Enter international linkages and stakeholders
Right on cue, international interest and stakeholder involvement is on the way. After decades of looking toward the United States and Korea for nuclear consulting and partnership, the Duterte Administration has given a nod to the Russian State Atomic Energy Corporation, Rosatom. The signing of the memorandum of co-operation for the peaceful use of atomic energy signals a serious commitment by the government to perhaps move away from traditional fuel sources in the future.
The Memorandum’s objectives include the development of the bilateral cooperation in peaceful uses of atomic energy in such areas as radiation technologies, experimental and functioning reactors construction and operation of nuclear power plants. Says CEO of Rosatom Alexey Likhachev, “The [Memorandum] offers our countries opportunities to cooperate in science and engineering in peaceful uses of atomic energy while making it possible to develop practical application of nuclear technology in healthcare, agricultural, and many other crucial sectors of the Philippines’ economy. We are willing to share unique experience of the Russian nuclear industry with our partners including cooperation in personnel training and public acceptance of nuclear power.”
According to Dr Castaneda, the Philippine government clearly recognises that the applications of nuclear energy in certain identified areas such as those outlined in the MoC, will contribute to achievement of Sustainable Development Goals. “The application of nuclear has benefitted the agricultural, health and medicine, industrial, and the environment sectors… and still many applications have to be explored. For its application as a power source, the government must come up with a national position.” Collaboration with top-tier international experts with a long history and vast experience is essential.

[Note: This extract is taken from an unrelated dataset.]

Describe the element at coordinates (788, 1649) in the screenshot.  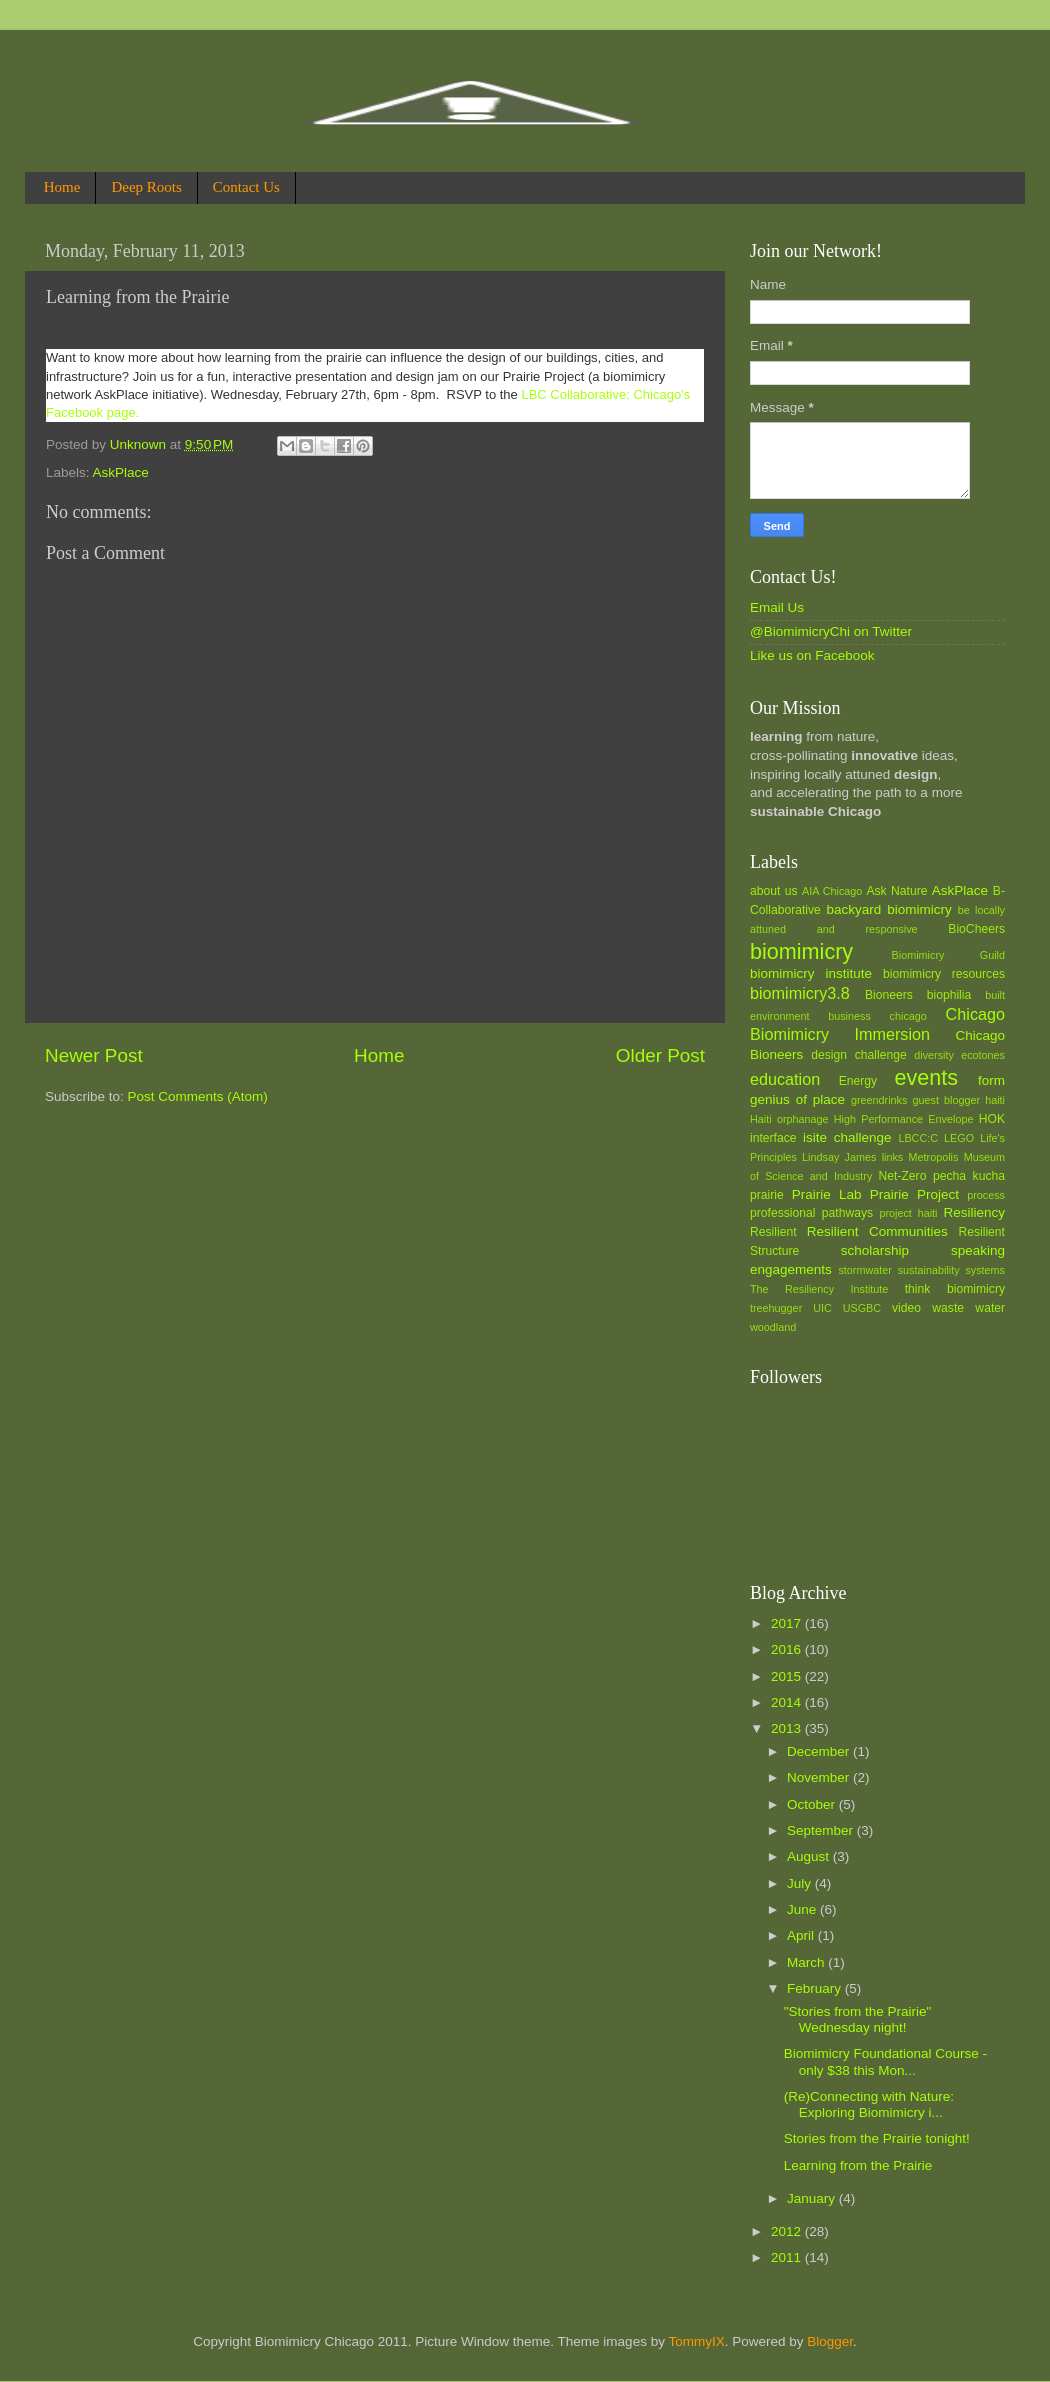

The Philippine Government has a firm and growing relationship now via the MoC with Russia, and the timing could not be better if the Archipelago is ever going to “go nuclear” and either do something--anything--with Bataan or just bury it and start afresh. In fact just last week, a delegation of 42 Vienna-based permanent representatives of foreign countries to international organisations visited Saint-Petersburg to view Russia’s advanced nuclear power technologies. Speaking on the Russian tour, Permanent Representative of the Philippines to the United Nations, Maria Zeneida Angara Collinson, said, “I am very impressed by the cutting-edge technology that we were shown today. It is a huge responsibility for Rosatom, for the city of Saint Petersburg to ensure that this cutting-edge technology not only benefits the people in the world, but also ensures safety. If Rosatom is able to do this, it will be the world leader in many respects.” Permanent Representative Collinson continued, “We are actively considering including the nuclear power in our energy mix. Because the Philippines is composed of many islands, we are an archipelago, perhaps, the floating nuclear power plant could be an answer to develop and industrialise the far-flung islands in the Philippines.”
The fundamental problem remains familiar with emerging nuclear players, and is well-summarised by Hernandez, “The MoC is really for the Philippine government to increase the understanding and expertise relating to nuclear energy. Because government initiatives really take a lot of time, I am not overly optimistic about its significance.” However with a hugely experiences first generation nuclear nation chaperoning the burgeoning east Asian state, its chances of achieving nuclear power are better than ever.